ノンアイデンティティな僕と彼ら

人新

第1話 始まりはいつだってあっけなく

まず、この世界にはアイデンティティに関して三つのタイプの人間がいる。

一つ目は、アイデンティティを持っている人間。

二つ目は、アイデンティティを持たずして、それを模索している人間。

三つ目は、そんなことすらも考えないで生きている人間だ。

ところで、世界の多くの人間は、アイデンティティを持っているだろうか? いや、それはわからない。でも、辺りを見渡せば僕には大半の人間が持っているように見える。どこに行ったって、みんな自分を持っている気がする。

 そんなことを考えては、僕はよくよく靄のかかった直線の道路を自転車で走っているr感覚になる。あるのは疲労だけ。

これは誰にも話したことがないから、憶測だろうけど、多くの人はこのことを思春期の一環だと言って、片付けるかもしれない。なるほど、確かに、これは思春期特有の思考の一種かもしれない、万人の通る道なのかもしれない。

だが、僕はどうしてもこのことを思春期の一環だという言葉で、片付けたくはなかった。それは逃げであると考えているからではない。いつか、その放っておいた課題が、その事実が僕の目前にして現れそうだからだ。

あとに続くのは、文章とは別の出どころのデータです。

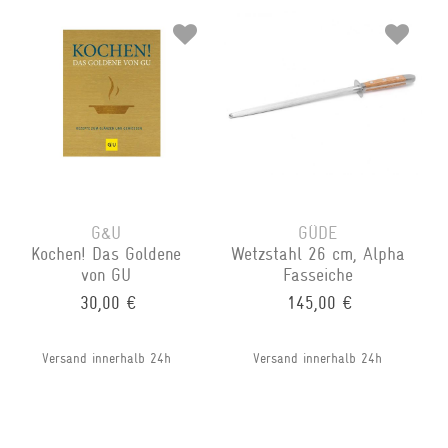
G&U
GÜDE
Kochen! Das Goldene
Wetzstahl 26 cm, Alpha
von GU
Fasseiche
30,00 €
145,00 €
Versand innerhalb 24h
Versand innerhalb 24h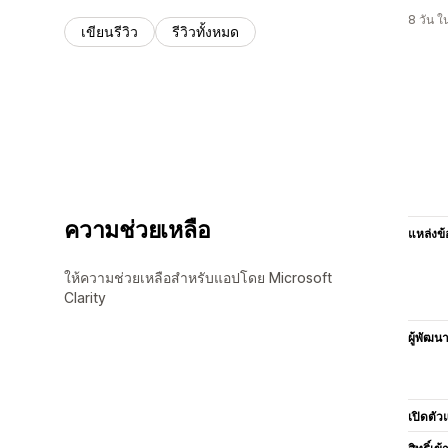
8 วัน 
เขียนรีวิว
รีวิวทั้งหมด
ความช่วยเหลือ
แหล่งข้
ให้ความช่วยเหลือสำหรับแอปโดย Microsoft
Clarity
ผู้พัฒน
เปิดตัว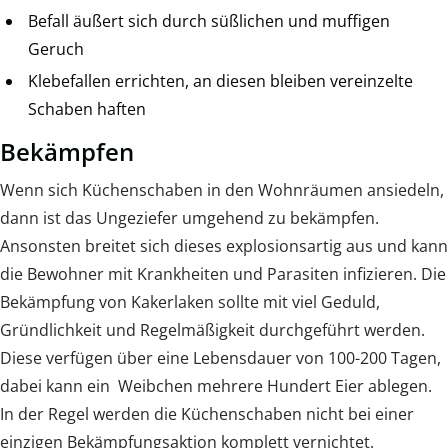
Befall äußert sich durch süßlichen und muffigen
Geruch
Klebefallen errichten, an diesen bleiben vereinzelte
Schaben haften
Bekämpfen
Wenn sich Küchenschaben in den Wohnräumen ansiedeln,
dann ist das Ungeziefer umgehend zu bekämpfen.
Ansonsten breitet sich dieses explosionsartig aus und kann
die Bewohner mit Krankheiten und Parasiten infizieren. Die
Bekämpfung von Kakerlaken sollte mit viel Geduld,
Gründlichkeit und Regelmäßigkeit durchgeführt werden.
Diese verfügen über eine Lebensdauer von 100-200 Tagen,
dabei kann ein Weibchen mehrere Hundert Eier ablegen.
In der Regel werden die Küchenschaben nicht bei einer
einzigen Bekämpfungsaktion komplett vernichtet.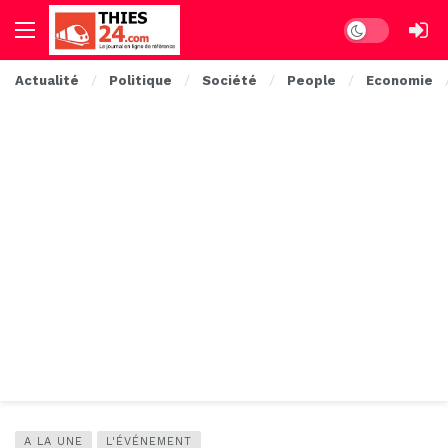
Dark mode
Actualité
Politique
Société
People
Economie
A LA UNE
L'ÉVÉNEMENT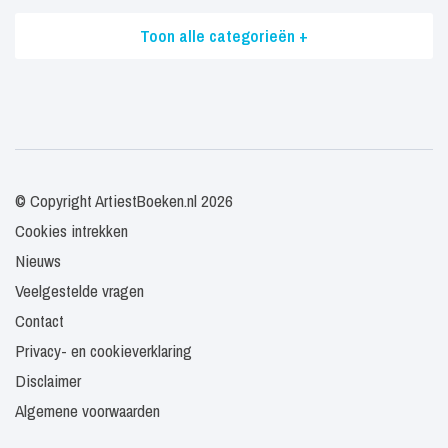
Toon alle categorieën +
© Copyright ArtiestBoeken.nl 2026
Cookies intrekken
Nieuws
Veelgestelde vragen
Contact
Privacy- en cookieverklaring
Disclaimer
Algemene voorwaarden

どちらにせよ、僕は真っ向にして戦わず、けど戦う。そういった、信条を持っているから、そのモットーに従いて、この高校生活が終わるまでには、自分とは何なのか? と言った、壮大な哲学的命題ではなく、自分自身を表すものは何なのかという、すなわちアイデンティティを見つけ出したい。これが、今の僕の目標。

長々、執筆失礼。これにて、筆を下す…。


 みたいなことを、始業式早々、今後の高校生活の目標と書かれた箱枠に書いた。



 失態だった。何が失態かって?

そりゃあ、先週僕の書いた高校生活の目標、他人的に言い換えれば、痛い痛い宣言文が教室に張り出されてしまったからだ。

4Bの濃さに、さらに筆圧の強いその文章はまるでマーカーペンで書いたように目立ち、例えるなら、小学生の書道展覧会に川端康成の作品が混じっているような感じ。おかげさまで、あだ名は厨二テロリストだの、ポエマー(笑)だの、散々言われた放題となってしまった。くっそ、後ろに掲載するなら最初からそう言っとけよ! これだと、同意書なしの契約じゃねぇか! 口に出して、そう言いたかったが、そうするわけにはさすがにいかないので、一人心の中で恥を100回くらい唱えて、悶々とすることにした。

 二十回ぐらいその言葉を復唱し、ピュアなハートがが少し汚れてきたあたり、僕は心と共に影色に染まった。

「新学年早々、やらかしたな」

 そう言ったのは、僕の数少ない友人の一人、マスだった。無論、マスというのはあだ名で、数学が最も得意なのと、賢く、身長が182㎝もあって、さらには筋トレ好きという理由から、マッスル・インテリジェンスで、頭文字と尾文字を取り出したのだ。

「これは僕が悪いんじゃない、この学校方針が悪いんだ」

 そう、これは全く僕が悪くない。なんなら、弁護士つけて裁判で戦えるレベルだ。

 だが、僕の主張はマスに通らなかったのか、「まったく、いつもながら大げさやな」なんて笑い言いながら、僕の前席に座り込んだ。

 基本的に、僕らの日常というのはこのような形から入り、ほぼほぼこいつとあともう一人の友人と駄弁っていることが多い。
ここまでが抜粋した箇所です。